I...really didn't realize I was doing it. I'm sorry. I'm seem to be saying that a lot. It's just...the kisses, the cuddling, it all confused me. You tell me one thing and do the other. Baby. Please just tell me what to do. to win you back.
I... I know, and I'm deeply sorry for sending out mixed signals. It's just... I knew you wanted us to work again, and I tried, I really tried but. Like I said, it's all on me.
I tried, Jen, I really did.
I just don't know what to say anymore. I think I'm going to go lay down.
It's... it's late. Maybe we should just go to bed and cool down.
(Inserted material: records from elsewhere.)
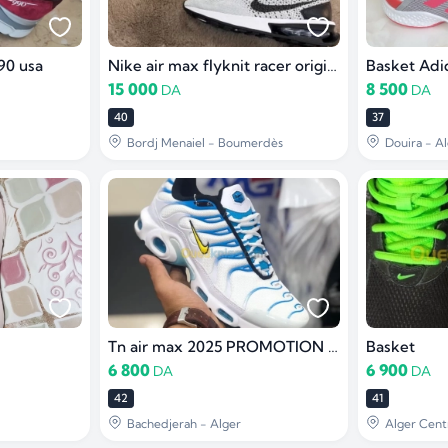
90 usa
Nike air max flyknit racer original
15 000
8 500
DA
DA
40
37
Bordj Menaiel - Boumerdès
Douira - Al
Tn air max 2025 PROMOTION أواخر
Basket
6 800
6 900
DA
DA
42
41
Bachedjerah - Alger
Alger Cent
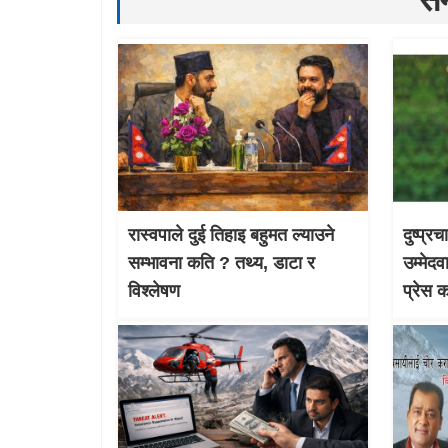
रास्वपाले दुई तिहाइ बहुमत ल्याउने
दुष्प्र
सम्भावना कति ? तथ्य, डाटा र
उम्मेदव
विश्लेषण
प्रेस 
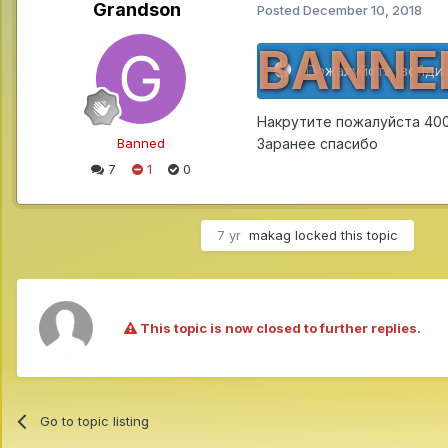
Grandson
Posted
December 10, 2018
BANNE
Пожалуйста, войдит
Накрутите пожалуйста 40
Banned
Заранее спасибо
7
1
0
7 yr
makag
locked this topic
This topic is now closed to further replies.
Go to topic listing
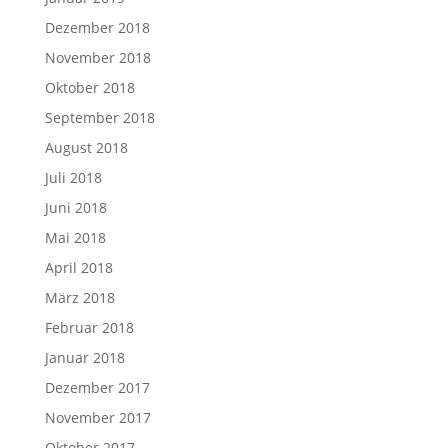
Dezember 2018
November 2018
Oktober 2018
September 2018
August 2018
Juli 2018
Juni 2018
Mai 2018
April 2018
März 2018
Februar 2018
Januar 2018
Dezember 2017
November 2017
Oktober 2017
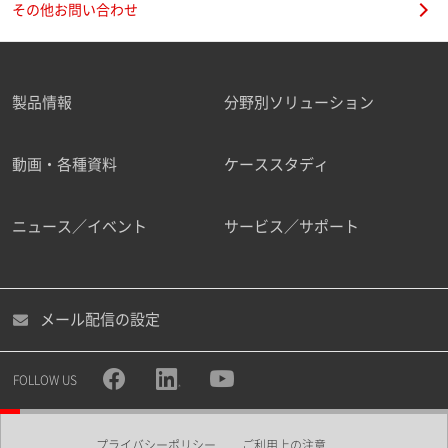
その他お問い合わせ
製品情報
分野別ソリューション
ご勤務先
動画・各種資料
ケーススタディ
ニュース／イベント
サービス／サポート
職種
メール配信の設定
所属部署
FOLLOW US
プライバシーポリシー
ご利用上の注意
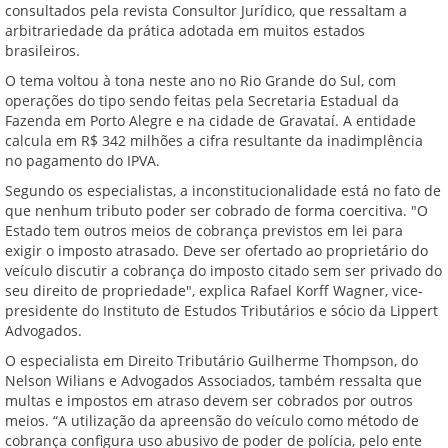
consultados pela revista Consultor Jurídico, que ressaltam a
arbitrariedade da prática adotada em muitos estados
brasileiros.
O tema voltou à tona neste ano no Rio Grande do Sul, com
operações do tipo sendo feitas pela Secretaria Estadual da
Fazenda em Porto Alegre e na cidade de Gravataí. A entidade
calcula em R$ 342 milhões a cifra resultante da inadimplência
no pagamento do IPVA.
Segundo os especialistas, a inconstitucionalidade está no fato de
que nenhum tributo poder ser cobrado de forma coercitiva. "O
Estado tem outros meios de cobrança previstos em lei para
exigir o imposto atrasado. Deve ser ofertado ao proprietário do
veículo discutir a cobrança do imposto citado sem ser privado do
seu direito de propriedade", explica Rafael Korff Wagner, vice-
presidente do Instituto de Estudos Tributários e sócio da Lippert
Advogados.
O especialista em Direito Tributário Guilherme Thompson, do
Nelson Wilians e Advogados Associados, também ressalta que
multas e impostos em atraso devem ser cobrados por outros
meios. “A utilização da apreensão do veículo como método de
cobrança configura uso abusivo de poder de polícia, pelo ente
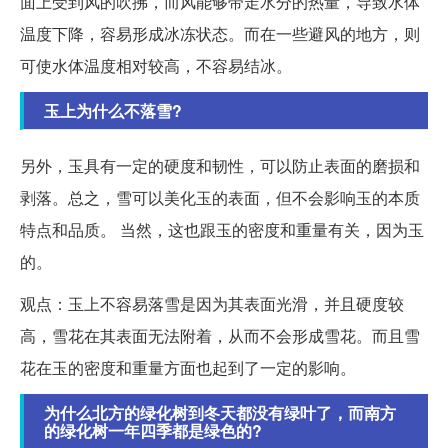
面上受到风的吹拂，而风能够带走水分的热量，导致水体
温度下降，容易形成冰冻状态。而在一些避风的地方，则
可使水体温度相对较高，不容易结冰。
玉上为什么不落雪?
另外，玉具有一定的硬度和韧性，可以防止表面的磨损和
剥落。总之，雪可以美化玉的表面，但不会影响玉的本质
特点和品质。 当然，这也跟玉的密度和重量有关，因为玉
的。
观点：玉上不容易落雪是因为其表面光滑，并且硬度较
高，雪花在其表面无法附着，从而不会形成雪花。而且雪
花在玉的密度和重量方面也起到了一定的影响。
为什么北方的绿化树到冬天都没有绿叶了，而南方
的绿化树一年四季都是绿色的?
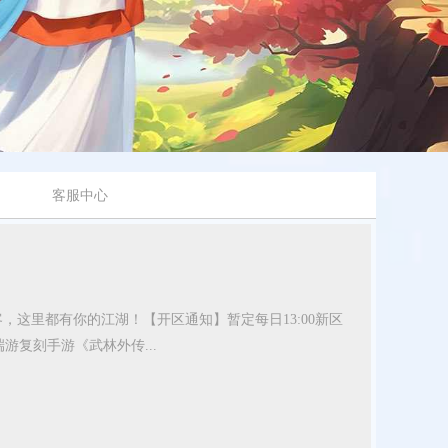
客服中心
开区通知
，这里都有你的江湖！【开区通知】暂定每日13:00新区
复刻手游《武林外传...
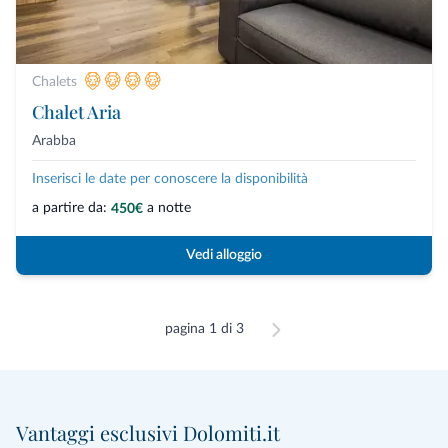
Chalets
Chalet Aria
Arabba
Inserisci le date per conoscere la disponibilità
a partire da:
a notte
450€
Vedi alloggio
pagina 1 di 3
Vantaggi esclusivi Dolomiti.it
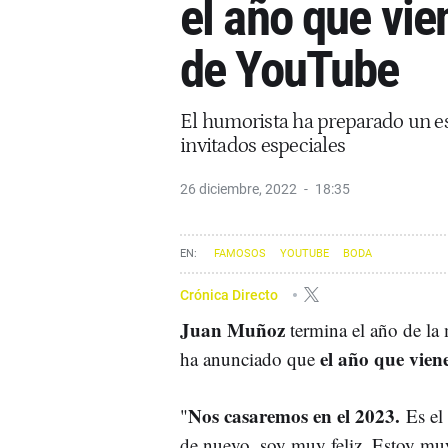
el año que vie
de YouTube
El humorista ha preparado un es
invitados especiales
26 diciembre, 2022
18:35
FAMOSOS
YOUTUBE
BODA
Crónica Directo
Juan Muñoz
termina el año de la 
el año que viene
ha anunciado que
Nos casaremos en el 2023.
"
Es el
de nuevo, soy muy feliz. Estoy mu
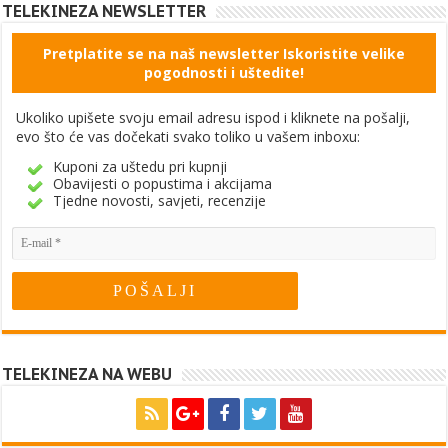
TELEKINEZA NEWSLETTER
Pretplatite se na naš newsletter Iskoristite velike
pogodnosti i uštedite!
Ukoliko upišete svoju email adresu ispod i kliknete na pošalji,
evo što će vas dočekati svako toliko u vašem inboxu:
Kuponi za uštedu pri kupnji
Obavijesti o popustima i akcijama
Tjedne novosti, savjeti, recenzije
TELEKINEZA NA WEBU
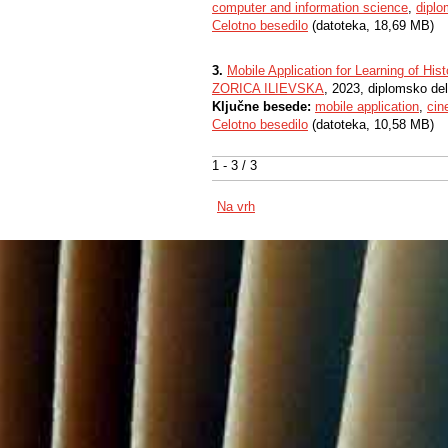
computer and information science
,
dipl
Celotno besedilo
(datoteka, 18,69 MB)
3.
Mobile Application for Learning of His
ZORICA ILIEVSKA
, 2023, diplomsko de
Ključne besede:
mobile application
,
cin
Celotno besedilo
(datoteka, 10,58 MB)
1 - 3 / 3
Na vrh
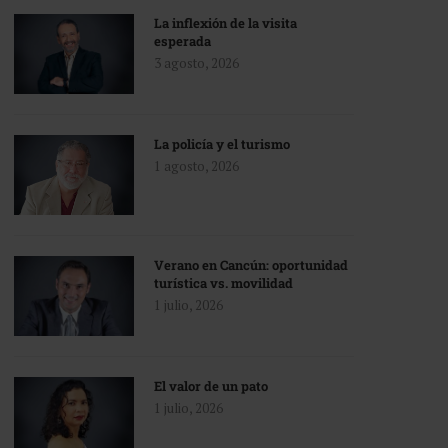
La inflexión de la visita
esperada
3 agosto, 2026
La policía y el turismo
1 agosto, 2026
Verano en Cancún: oportunidad
turística vs. movilidad
1 julio, 2026
El valor de un pato
1 julio, 2026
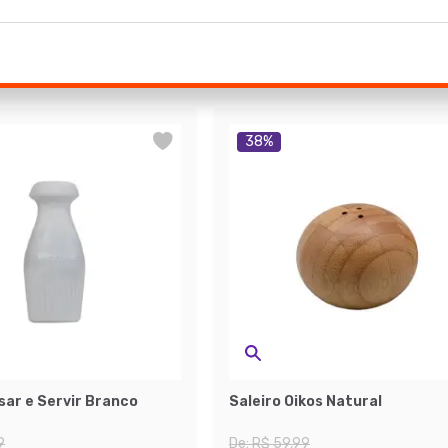
38
%
sar e Servir Branco
Saleiro Oikos Natural
9
De:
R$ 59,99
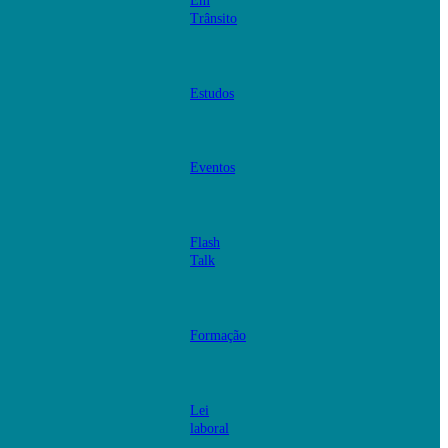
Em
Trânsito
Estudos
Eventos
Flash
Talk
Formação
Lei
laboral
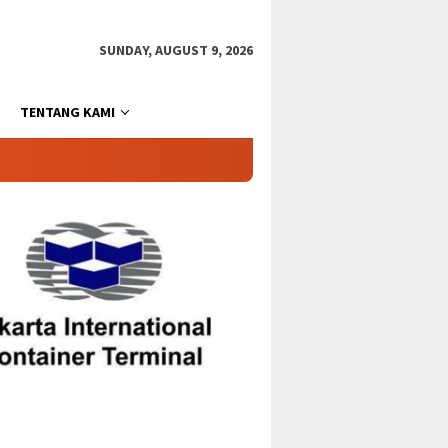
SUNDAY, AUGUST 9, 2026
TENTANG KAMI
n
IPC TPK Perpanjang Sinergi
Ajang Indonesia Public
uai
Hukum Bersama Kejari Jakut
Relations Summit 2026, P
Pelabuhan Tanjung Priok
Nonpetikemas Raih Dua
Penghargaan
I mean, we've both got busy work days ahead of us.
What is Smeth? I have the day off tomorrow. It's my scheduled day off.
Wait, I... I just said It's too late in the night
I'm not going to tell you to stop lying in bed and not eat anything, because that's not my place. I will tell you that I would like it if you wouldn't.
Not only for my concern, but for Estella. I know she's deeply concerned as well.
I've eaten a half a burger today and fries and a small soda. So don't jump on my case about that. I'm to go lay down because I'm upset and I'm ruining my journal. I doubt I'll sleep but, still.
And as someone who means everything quite a lot to me. You will always have a place in my life and in my heart. This just won't be easy. Just please...maybe do some soul searching of your own tonight?
Jen, you've been one of my best friends since we were little. So of course you'd likewise have a place in my heart as well.
I'll try to get some sleep, but I doubt it.